I remember mustard sandwiches and ketchup sandwiches…
I also remember chip beef sandwich which was a slice of chip steak between two slices of bread. Come to think of it, the slice of chip steak was more like a membrane rather than a slice…
These were round, paper thin pieces of meat that came frozen. they were so thin they could have been measured in nanometers.
We thought at the time (50’s) that they were called chip steak because they resembled a cow ‘chip’.
They were not merely thinly slices beef. it wou;d have been impossible for even a deli slicer to make then that thin. Rather, these were produced from micro shavings of beef much like paper is made. I think you may get the picture.
We would get one slice in a sandwich. I kid you not it looked like it was spray painted onto the bread it was so thin. It had to be cheaper than the bread itself.
Ketchup sandwiches….oh my goodness, does that take me back. I remember bringing those for lunch when I was in grade school (early 1960s). Yeah, I was pretty weird with my food choices back then.

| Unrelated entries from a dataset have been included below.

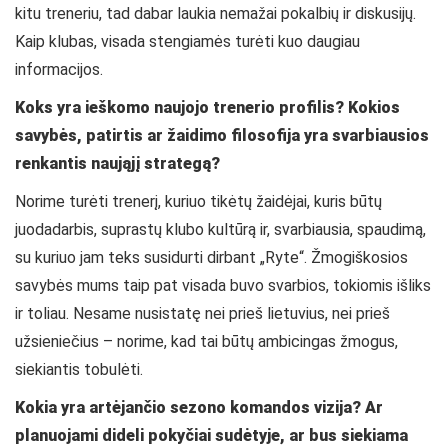
kitu treneriu, tad dabar laukia nemažai pokalbių ir diskusijų.
Kaip klubas, visada stengiamės turėti kuo daugiau
informacijos.
Koks yra ieškomo naujojo trenerio profilis? Kokios
savybės, patirtis ar žaidimo filosofija yra svarbiausios
renkantis naująjį strategą?
Norime turėti trenerį, kuriuo tikėtų žaidėjai, kuris būtų
juodadarbis, suprastų klubo kultūrą ir, svarbiausia, spaudimą,
su kuriuo jam teks susidurti dirbant
„
Ryte
“
. Žmogiškosios
savybės mums taip pat visada buvo svarbios, tokiomis išliks
ir toliau. Nesame nusistatę nei prieš lietuvius, nei prieš
užsieniečius – norime, kad tai būtų ambicingas žmogus,
siekiantis tobulėti.
Kokia yra artėjančio sezono komandos vizija? Ar
planuojami dideli pokyčiai sudėtyje, ar bus siekiama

pseudomodo: is that the same chip beef that goes into creamed chip beef? If it is, all I can say is, ‘EWWWWW’.
‘Nuff said…..
I’m on a low-carb diet, so I’ll take the sandwich, hold the bread.
Are ramen noodles cheaper than that?
Bologna on hand.
I remember having potato-chip sandwiches (yes, potato chips surrounded by bread). They had an interesting contrast in textures.

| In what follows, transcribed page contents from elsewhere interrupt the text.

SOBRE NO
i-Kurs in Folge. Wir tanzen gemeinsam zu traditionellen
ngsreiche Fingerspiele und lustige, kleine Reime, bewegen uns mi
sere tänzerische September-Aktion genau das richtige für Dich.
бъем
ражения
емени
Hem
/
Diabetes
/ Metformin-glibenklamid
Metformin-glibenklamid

Peanut butter tuna fish…heard that once…yuk.
Personally, I like sourdough with mayo and tomatoes. MMM.
Poke sallat. Free. Yucky, but free.
My daughter (who turned 16 today :-) makes mustard sandwiches with regular bread and round buns and ketchup sandwiches with hot dog buns. I like peanut butter and dill pickle sandwiches, a taste I inherited from my mom — it’s actually pretty good and not as weird as it sounds.

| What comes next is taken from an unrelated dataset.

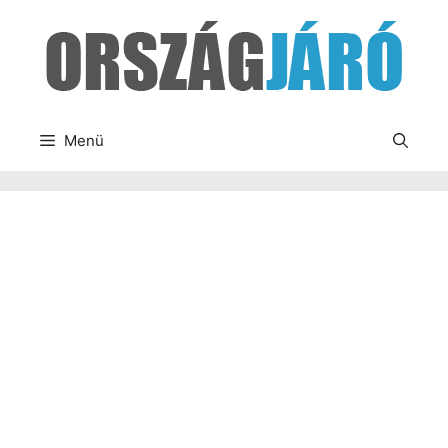
Kilépés
a
tartalomba
Menü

I liked chunky peanut butter and home made seafood sauce (made from ketchup and bottled horseradish), and as bookworm says, it’s not as weird as it sounds.
I recently saw a book on the subject of “edible stuff that’s just lying around, y’know, growing out of the ground”. Well, clearly that wasn’t the title ;-). Any salad made from that stuff’d be free, though.
FrZ said: “I have an even cheaper offering – The Open-Face Toast Sandwich!”
Nice try, but I’d guess you only get the 200 pound prize if your cheaper offering has as many calories as the Royal Society’s.
Otherwise I’d say forget the sandwich, just lunch on a pot of green tea (cue Mystic Monk plug…)
As a kid, being of English extraction, and in an age that was blissfully unaware of the effects of saturated fat on cholesterol levels and artery walls, we used to eat bread and dripping, which consisted of bread smeared with what ended up at the bottom of the Sunday roast pan, essentially free but tasting very good.
Well, if you don’t fry with it you may as well eat it. Dripping’s not any worse than butter, and better than all that freaky oil stuff.
We ate bread and dripping occasionally, as a treat. Usually it went into the empty milk carton or onto the dog’s food. (Although some of our dogs got indigestion from that, which more or less ended the practice for them.)
‘Bread and drippings’-how very British!
When I have one of the small steaks I get from Aldis (can get a lot of food for a little money there), I put gravy on the cooked meat by putting water into the drippings of the pan. Then I put my piece of bread in it after eating the meat, slice, then eat.
I also add steak sauce for more juice as well.